• **Exercise requirements**: Transcribe each record exactly, but omit pictures.

*** Study material ***

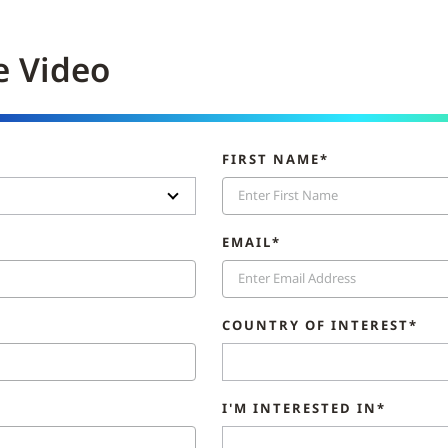
e Video
FIRST NAME*
EMAIL*
COUNTRY OF INTEREST*
I'M INTERESTED IN*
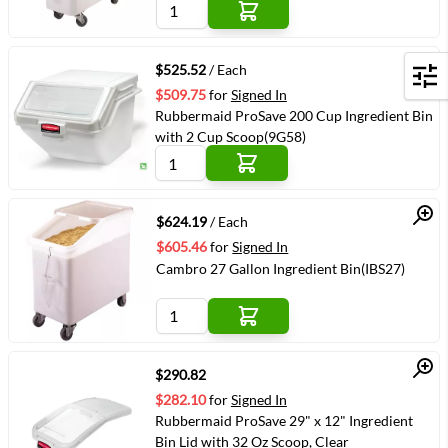
Quick View
$525.52
/ Each
Filters
$509.75
for
Signed In
Rubbermaid ProSave 200 Cup Ingredient Bin
with 2 Cup Scoop(9G58)
Quick View
$624.19
/ Each
$605.46
for
Signed In
Cambro 27 Gallon Ingredient Bin(IBS27)
Quick View
$290.82
$282.10
for
Signed In
Rubbermaid ProSave 29" x 12" Ingredient
Bin Lid with 32 Oz Scoop, Clear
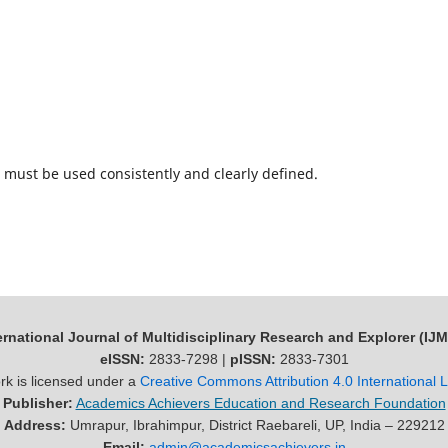
must be used consistently and clearly defined.
ernational Journal of Multidisciplinary Research and Explorer (IJ
eISSN:
2833-7298 |
pISSN:
2833-7301
rk is licensed under a
Creative Commons Attribution 4.0 International 
Publisher:
Academics Achievers Education and Research Foundation
Address:
Umrapur, Ibrahimpur, District Raebareli, UP, India – 229212
Email:
admin@academicsachievers.in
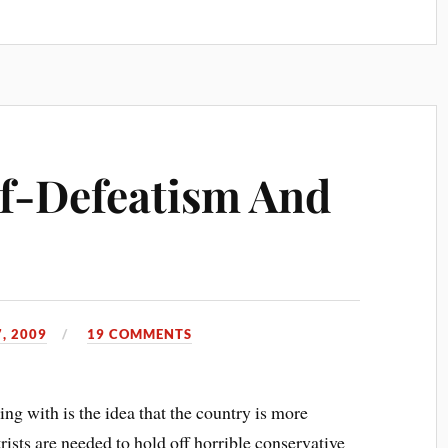
lf-Defeatism And
, 2009
19 COMMENTS
g with is the idea that the country is more
trists are needed to hold off horrible conservative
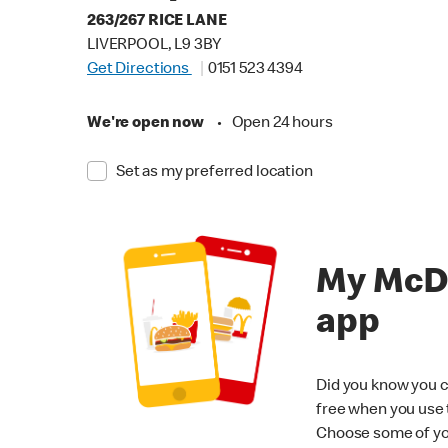
263/267 RICE LANE
LIVERPOOL, L9 3BY
Get Directions
0151 523 4394
We're open now
•
Open 24 hours
Set as my preferred location
My McD
app
Did you know you c
free when you use
Choose some of yo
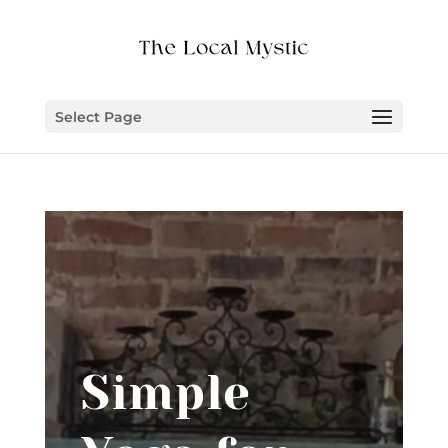
Select Page
Simple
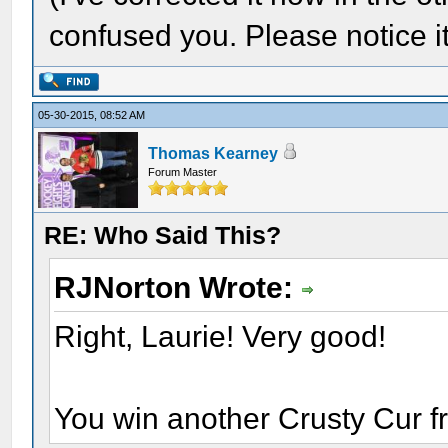
confused you. Please notice it'
05-30-2015, 08:52 AM
Thomas Kearney
Forum Master
RE: Who Said This?
RJNorton Wrote:
Right, Laurie! Very good!
You win another Crusty Cur 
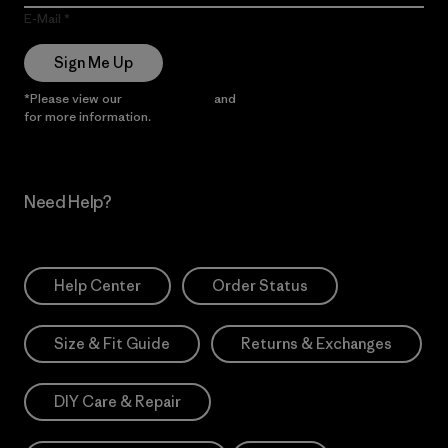
E-Mail
Sign Me Up
*Please view our
Privacy Notice
and
Notice of Financial Incentive
for more information.
Need Help?
Help Center
Order Status
Size & Fit Guide
Returns & Exchanges
DIY Care & Repair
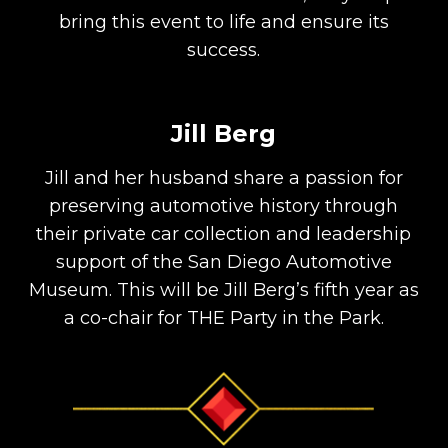
bring this event to life and ensure its
success.
Jill Berg
Jill and her husband share a passion for
preserving automotive history through
their private car collection and leadership
support of the San Diego Automotive
Museum. This will be Jill Berg’s fifth year as
a co-chair for THE Party in the Park.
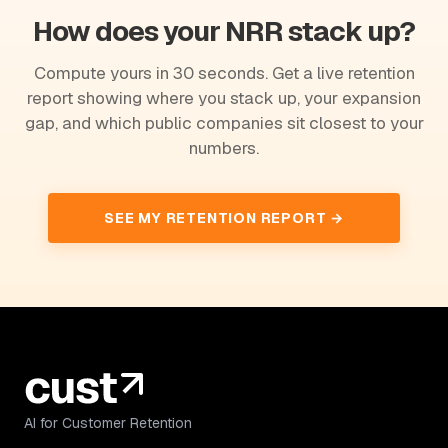
How does your NRR stack up?
Compute yours in 30 seconds. Get a live retention
report showing where you stack up, your expansion
gap, and which public companies sit closest to your
numbers.
SEE MY RETENTION REPORT →
AI for Customer Retention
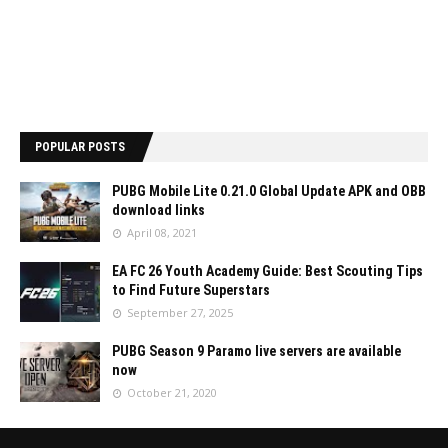
POPULAR POSTS
PUBG Mobile Lite 0.21.0 Global Update APK and OBB
download links
April 08, 2021
EA FC 26 Youth Academy Guide: Best Scouting Tips
to Find Future Superstars
September 27, 2025
PUBG Season 9 Paramo live servers are available
now
October 21, 2020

*** End of Study material ***

• **Solution to this task**:
e Video
FIRST NAME*
EMAIL*
COUNTRY OF INTEREST*
I'M INTERESTED IN*
Quick View
$525.52
/ Each
Filters
$509.75
for
Signed In
Rubbermaid ProSave 200 Cup Ingredient Bin
with 2 Cup Scoop(9G58)
Quick View
$624.19
/ Each
$605.46
for
Signed In
Cambro 27 Gallon Ingredient Bin(IBS27)
Quick View
$290.82
$282.10
for
Signed In
Rubbermaid ProSave 29" x 12" Ingredient
Bin Lid with 32 Oz Scoop, Clear
must be used consistently and clearly defined.
ernational Journal of Multidisciplinary Research and Explorer (IJ
eISSN:
2833-7298 |
pISSN:
2833-7301
rk is licensed under a
Creative Commons Attribution 4.0 International 
Publisher:
Academics Achievers Education and Research Foundation
Address:
Umrapur, Ibrahimpur, District Raebareli, UP, India – 229212
Email:
admin@academicsachievers.in
lf-Defeatism And
, 2009
19 COMMENTS
g with is the idea that the country is more
trists are needed to hold off horrible conservative
263/267 RICE LANE
LIVERPOOL, L9 3BY
Get Directions
0151 523 4394
We're open now
•
Open 24 hours
Set as my preferred location
My McD
app
Did you know you c
free when you use
Choose some of yo
Select Page
Simple
confused you. Please notice it'
05-30-2015, 08:52 AM
Thomas Kearney
Forum Master
RE: Who Said This?
RJNorton Wrote:
Right, Laurie! Very good!
You win another Crusty Cur 
E-Mail
Sign Me Up
*Please view our
Privacy Notice
and
Notice of Financial Incentive
for more information.
Need Help?
Help Center
Order Status
Size & Fit Guide
Returns & Exchanges
DIY Care & Repair
bring this event to life and ensure its
success.
Jill Berg
Jill and her husband share a passion for
preserving automotive history through
their private car collection and leadership
support of the San Diego Automotive
Museum. This will be Jill Berg’s fifth year as
a co-chair for THE Party in the Park.
How does your NRR stack up?
Compute yours in 30 seconds. Get a live retention
report showing where you stack up, your expansion
gap, and which public companies sit closest to your
numbers.
SEE MY RETENTION REPORT →
AI for Customer Retention
POPULAR POSTS
PUBG Mobile Lite 0.21.0 Global Update APK and OBB
download links
April 08, 2021
EA FC 26 Youth Academy Guide: Best Scouting Tips
to Find Future Superstars
September 27, 2025
PUBG Season 9 Paramo live servers are available
now
October 21, 2020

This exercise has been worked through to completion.